** Opening Records for processing block **
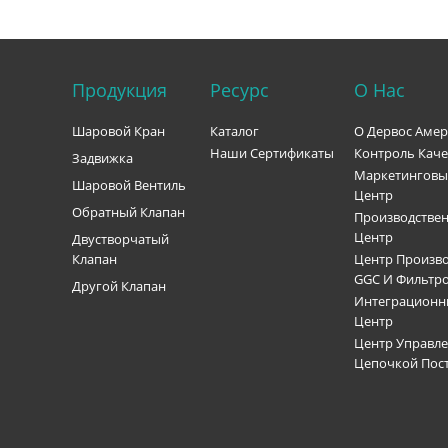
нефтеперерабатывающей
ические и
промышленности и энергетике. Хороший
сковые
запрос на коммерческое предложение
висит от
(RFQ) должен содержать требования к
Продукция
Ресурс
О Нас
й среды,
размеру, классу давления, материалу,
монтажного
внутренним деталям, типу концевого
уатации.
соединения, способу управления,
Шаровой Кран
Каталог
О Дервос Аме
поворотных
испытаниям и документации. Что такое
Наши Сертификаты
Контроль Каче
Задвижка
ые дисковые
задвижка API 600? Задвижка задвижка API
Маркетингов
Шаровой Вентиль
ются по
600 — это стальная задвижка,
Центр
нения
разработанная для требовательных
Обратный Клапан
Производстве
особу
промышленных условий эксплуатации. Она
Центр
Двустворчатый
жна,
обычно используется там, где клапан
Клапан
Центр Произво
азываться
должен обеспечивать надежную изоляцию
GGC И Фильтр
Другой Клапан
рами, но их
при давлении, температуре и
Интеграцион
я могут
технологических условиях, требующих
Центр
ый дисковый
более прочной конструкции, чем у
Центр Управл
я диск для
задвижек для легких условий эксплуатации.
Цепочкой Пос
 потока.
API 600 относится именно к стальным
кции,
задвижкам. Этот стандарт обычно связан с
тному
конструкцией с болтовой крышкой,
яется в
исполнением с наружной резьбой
** Closing Records for processing block **
** Opening Records for processing block **
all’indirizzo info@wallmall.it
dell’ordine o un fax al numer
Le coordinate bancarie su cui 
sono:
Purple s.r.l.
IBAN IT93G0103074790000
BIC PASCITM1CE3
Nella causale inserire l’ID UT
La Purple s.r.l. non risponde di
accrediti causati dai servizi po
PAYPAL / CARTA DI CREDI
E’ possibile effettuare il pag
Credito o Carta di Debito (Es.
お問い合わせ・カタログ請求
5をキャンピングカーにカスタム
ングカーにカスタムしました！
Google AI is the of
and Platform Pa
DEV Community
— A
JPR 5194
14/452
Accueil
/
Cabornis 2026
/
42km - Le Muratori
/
** Closing Records for processing block **
_Assignment_
Retype the portion of the data above that starts on the line with "Другой Клапан" and finishes on the line with "исполнением с наружной резьбой", including both of those lines.

_Written answer_
Другой Клапан
рами, но их
при давлении, температуре и
Интеграцион
я могут
технологических условиях, требующих
Центр
ый дисковый
более прочной конструкции, чем у
Центр Управл
я диск для
задвижек для легких условий эксплуатации.
Цепочкой Пос
 потока.
API 600 относится именно к стальным
кции,
задвижкам. Этот стандарт обычно связан с
тному
конструкцией с болтовой крышкой,
яется в
исполнением с наружной резьбой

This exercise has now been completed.